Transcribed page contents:
□ □ □ □

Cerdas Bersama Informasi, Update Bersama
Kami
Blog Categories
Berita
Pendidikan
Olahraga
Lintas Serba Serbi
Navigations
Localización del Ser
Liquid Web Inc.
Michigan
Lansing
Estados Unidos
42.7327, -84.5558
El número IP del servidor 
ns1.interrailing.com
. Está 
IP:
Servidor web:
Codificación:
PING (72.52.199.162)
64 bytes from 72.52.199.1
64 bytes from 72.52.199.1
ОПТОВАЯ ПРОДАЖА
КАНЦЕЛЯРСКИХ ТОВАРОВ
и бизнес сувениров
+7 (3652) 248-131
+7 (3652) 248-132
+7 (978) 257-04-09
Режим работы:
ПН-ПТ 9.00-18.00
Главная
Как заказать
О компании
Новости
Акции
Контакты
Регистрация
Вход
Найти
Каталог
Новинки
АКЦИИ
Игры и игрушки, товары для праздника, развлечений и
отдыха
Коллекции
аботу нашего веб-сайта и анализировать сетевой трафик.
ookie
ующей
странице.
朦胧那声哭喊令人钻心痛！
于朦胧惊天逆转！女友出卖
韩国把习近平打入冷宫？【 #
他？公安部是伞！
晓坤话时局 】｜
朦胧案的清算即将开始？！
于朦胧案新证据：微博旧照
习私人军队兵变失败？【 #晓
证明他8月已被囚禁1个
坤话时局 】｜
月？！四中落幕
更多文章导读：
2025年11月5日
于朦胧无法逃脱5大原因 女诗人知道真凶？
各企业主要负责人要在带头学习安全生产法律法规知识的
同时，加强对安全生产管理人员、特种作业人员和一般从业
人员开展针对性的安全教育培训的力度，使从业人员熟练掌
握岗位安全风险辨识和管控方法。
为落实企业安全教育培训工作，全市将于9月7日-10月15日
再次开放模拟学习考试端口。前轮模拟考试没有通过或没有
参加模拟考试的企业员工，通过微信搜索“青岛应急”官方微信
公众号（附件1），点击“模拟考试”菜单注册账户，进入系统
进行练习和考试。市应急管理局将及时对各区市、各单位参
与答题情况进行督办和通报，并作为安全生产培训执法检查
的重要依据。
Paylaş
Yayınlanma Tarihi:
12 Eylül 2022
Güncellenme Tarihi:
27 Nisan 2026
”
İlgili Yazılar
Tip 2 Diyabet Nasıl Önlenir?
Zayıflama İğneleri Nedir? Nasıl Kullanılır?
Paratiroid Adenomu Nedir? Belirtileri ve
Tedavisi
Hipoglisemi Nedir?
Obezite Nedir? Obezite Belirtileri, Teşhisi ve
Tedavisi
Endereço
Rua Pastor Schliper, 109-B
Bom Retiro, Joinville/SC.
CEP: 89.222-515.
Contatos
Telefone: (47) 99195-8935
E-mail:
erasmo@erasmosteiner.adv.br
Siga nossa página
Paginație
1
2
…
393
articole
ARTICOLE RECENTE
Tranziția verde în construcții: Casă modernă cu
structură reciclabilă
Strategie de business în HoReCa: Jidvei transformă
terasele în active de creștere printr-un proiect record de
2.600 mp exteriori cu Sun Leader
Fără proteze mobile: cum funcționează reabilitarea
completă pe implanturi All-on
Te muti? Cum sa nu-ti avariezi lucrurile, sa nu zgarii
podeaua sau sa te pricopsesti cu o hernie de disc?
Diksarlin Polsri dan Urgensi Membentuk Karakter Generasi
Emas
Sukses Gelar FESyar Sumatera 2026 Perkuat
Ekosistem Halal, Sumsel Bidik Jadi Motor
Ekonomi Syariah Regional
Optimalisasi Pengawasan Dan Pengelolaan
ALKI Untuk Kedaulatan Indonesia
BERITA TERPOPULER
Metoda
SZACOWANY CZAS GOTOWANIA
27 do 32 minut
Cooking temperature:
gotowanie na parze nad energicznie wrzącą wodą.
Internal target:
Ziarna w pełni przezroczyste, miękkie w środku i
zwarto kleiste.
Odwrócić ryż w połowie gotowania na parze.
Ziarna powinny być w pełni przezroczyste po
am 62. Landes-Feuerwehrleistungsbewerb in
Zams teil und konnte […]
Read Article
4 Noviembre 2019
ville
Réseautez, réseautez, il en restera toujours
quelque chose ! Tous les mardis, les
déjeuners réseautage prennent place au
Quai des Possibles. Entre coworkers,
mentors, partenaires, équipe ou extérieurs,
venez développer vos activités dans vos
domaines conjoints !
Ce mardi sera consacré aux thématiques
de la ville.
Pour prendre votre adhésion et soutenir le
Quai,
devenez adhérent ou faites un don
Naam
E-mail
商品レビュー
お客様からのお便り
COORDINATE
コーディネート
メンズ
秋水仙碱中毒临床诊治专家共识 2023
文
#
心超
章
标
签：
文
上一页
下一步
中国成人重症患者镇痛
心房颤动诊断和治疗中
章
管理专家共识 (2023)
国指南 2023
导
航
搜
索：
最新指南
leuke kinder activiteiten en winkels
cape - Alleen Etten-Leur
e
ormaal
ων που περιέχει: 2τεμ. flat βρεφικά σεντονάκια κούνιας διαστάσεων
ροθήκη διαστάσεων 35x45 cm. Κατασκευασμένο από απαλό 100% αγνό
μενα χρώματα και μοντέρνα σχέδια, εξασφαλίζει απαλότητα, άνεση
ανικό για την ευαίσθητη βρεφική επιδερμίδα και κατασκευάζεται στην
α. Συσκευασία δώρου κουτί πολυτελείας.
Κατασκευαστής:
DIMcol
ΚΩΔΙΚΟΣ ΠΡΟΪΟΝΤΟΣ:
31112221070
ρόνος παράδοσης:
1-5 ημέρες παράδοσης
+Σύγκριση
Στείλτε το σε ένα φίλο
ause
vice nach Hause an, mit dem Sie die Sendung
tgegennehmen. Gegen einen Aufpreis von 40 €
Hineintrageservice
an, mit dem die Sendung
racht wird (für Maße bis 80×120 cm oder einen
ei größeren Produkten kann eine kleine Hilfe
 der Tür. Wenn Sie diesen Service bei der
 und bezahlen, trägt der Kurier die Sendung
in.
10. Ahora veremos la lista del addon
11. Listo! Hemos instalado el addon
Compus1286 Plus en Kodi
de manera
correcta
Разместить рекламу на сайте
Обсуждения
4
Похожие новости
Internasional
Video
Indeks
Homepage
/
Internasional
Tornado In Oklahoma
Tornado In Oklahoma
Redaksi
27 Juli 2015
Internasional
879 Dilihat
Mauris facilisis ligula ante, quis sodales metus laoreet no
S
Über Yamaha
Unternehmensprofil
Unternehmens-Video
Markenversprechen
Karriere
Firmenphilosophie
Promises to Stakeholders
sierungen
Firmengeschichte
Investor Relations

□ □ □ □

» TASK REQUIREMENTS
Please filter the data down to the lines containing the word "Belirtileri".

» ANSWER SPACE
Paratiroid Adenomu Nedir? Belirtileri ve
Obezite Nedir? Obezite Belirtileri, Teşhisi ve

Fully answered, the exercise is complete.